Let's begin answering some questions with this database.

### 2.1 - Which genre performs the best in the USA?
The Chinook store has just signed a deal with a record label. The deal is such that Chinook pays the label for each artist it wants to list on its store. Since Chinook makes money the more popular an album/artist/genre is, we've been been tasked with figuring out which albums from this record label to add to the Chinook store first. We can pick three of the four artists below to list:

|Artist name|Genre|
|---|---|
|Regal|Hip-Hop|
|Red Tone|Punk|
|Meteor and the Girls|Pop|
|Slim Jim Bites|Blues|

This label specializes in artists from the USA and we currently have none of their artists on the store, so we'll answer this question by figuring out the most popular genre in the USA. To do this, we will write a query that returns the number of tracks each genre sells in the USA by absolute number and by percentage.

In [4]:
%%sql
SELECT
    g."name",
    SUM(il."quantity") no_of_tracks_sold,
    CAST(SUM(il."quantity") AS FLOAT)/(
                                        SELECT
                                            CAST(SUM("quantity") AS FLOAT)
                                        FROM invoice_line
    ) * 100 percentage_of_tracks_sold
FROM invoice_line il
INNER JOIN
    (
        SELECT
            "track_id",
            "genre_id"
        FROM track
    ) t ON t.track_id = il.track_id
INNER JOIN
    (
        SELECT
            "genre_id",
            "name"
        FROM genre
    ) g ON g.genre_id = t.genre_id
INNER JOIN
    (
        SELECT
            "invoice_id",
            "billing_country"
        FROM invoice
    ) i ON i.invoice_id = il.invoice_id
WHERE i."billing_country" = "USA"
GROUP BY g."name"
ORDER BY SUM(il."quantity") DESC

 * sqlite:///chinook.db
Done.


name,no_of_tracks_sold,percentage_of_tracks_sold
Rock,561,11.79314694134959
Alternative & Punk,130,2.732814799243221
Metal,124,2.606684885431995
R&B/Soul,53,1.1141475719991591
Blues,36,0.7567794828673533
Alternative,35,0.7357578305654824
Pop,22,0.4624763506411604
Latin,22,0.4624763506411604
Hip Hop/Rap,20,0.4204330460374185
Jazz,14,0.294303132226193


The results show that of the four albums and corresponding genres that could be added to the Chinook store, Red Tone, Meteor and the Girls, and Slim Jim bites--who sing Punk, Pop, and Blues respectively--would likely perform the best in the USA, since those genres are the most popular 3 of the 4.
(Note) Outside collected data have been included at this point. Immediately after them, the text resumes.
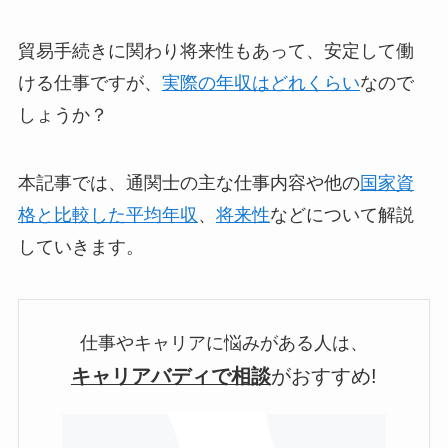
貿易手続きに関わり将来性もあって、安定して働
ける仕事ですが、
実際の年収はどれくらい
なので
しょうか？
本記事では、通関士の主な仕事内容や他の
国家資
格と比較した平均年収
、
将来性
などについて解説
していきます。
仕事やキャリアに悩みがある人は、
キャリアバディで相談
がおすすめ!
### 2.2 - Which employees have the best sales performance?
It's compensation season! Chinook has decided to give its employees holiday bonuses proportional to their sales performances. As a result we need to understand the sales performance of each employee.

To answer this question, we'll be looking at the total dollar amount of sales associated with each sales support agent.

In [5]:
%%sql
CREATE VIEW master_table AS        
    SELECT
        *
    FROM invoice i
    INNER JOIN
        (
            SELECT
                "customer_id",
                "support_rep_id"
            FROM customer
        ) c ON c."customer_id" = i."customer_id"
    INNER JOIN
        (
            SELECT
                "employee_id",
                "title",
                "reports_to",
                "hire_date"
            FROM employee
        ) e ON e."employee_id" = c."support_rep_id"
    WHERE e."title" = "Sales Support Agent"
    ;
    
SELECT
    "employee_id",
    SUM("total") total_sales
FROM master_table
GROUP BY "employee_id"
    
--invoice (customer_id) -> customer (support_rep_id) -> (employee_id) employee

 * sqlite:///chinook.db
(sqlite3.OperationalError) table master_table already exists
[SQL: CREATE VIEW master_table AS        
    SELECT
        *
    FROM invoice i
    INNER JOIN
        (
            SELECT
                "customer_id",
                "support_rep_id"
            FROM customer
        ) c ON c."customer_id" = i."customer_id"
    INNER JOIN
        (
            SELECT
                "employee_id",
                "title",
                "reports_to",
                "hire_date"
            FROM employee
        ) e ON e."employee_id" = c."support_rep_id"
    WHERE e."title" = "Sales Support Agent"
    ;]
(Background on this error at: https://sqlalche.me/e/14/e3q8)


Looks like if we went with just the total dollar amount, employee 3 outperforms employee 4, who outperforms employee 5 (I know, shocking that such a company has only 3 sales support agents). The difference in their performances aren't *that* noticeable though--there could also be other factors contributing to this discrepancy. Let's take a look, for example, at when each of these employees were hired.

In [6]:
%%sql
SELECT
    "employee_id",
    SUM("total") total_sales,
    "hire_date"
FROM master_table
GROUP BY "employee_id";

 * sqlite:///chinook.db
Done.


employee_id,total_sales,hire_date
3,1731.510000000004,2017-04-01 00:00:00
4,1584.0000000000034,2017-05-03 00:00:00
5,1393.920000000002,2017-10-17 00:00:00


Looks like the hunch was right--as we see above, employees who have been at the company longer tend to have higher total sales. This likely plays a role in the difference in performance.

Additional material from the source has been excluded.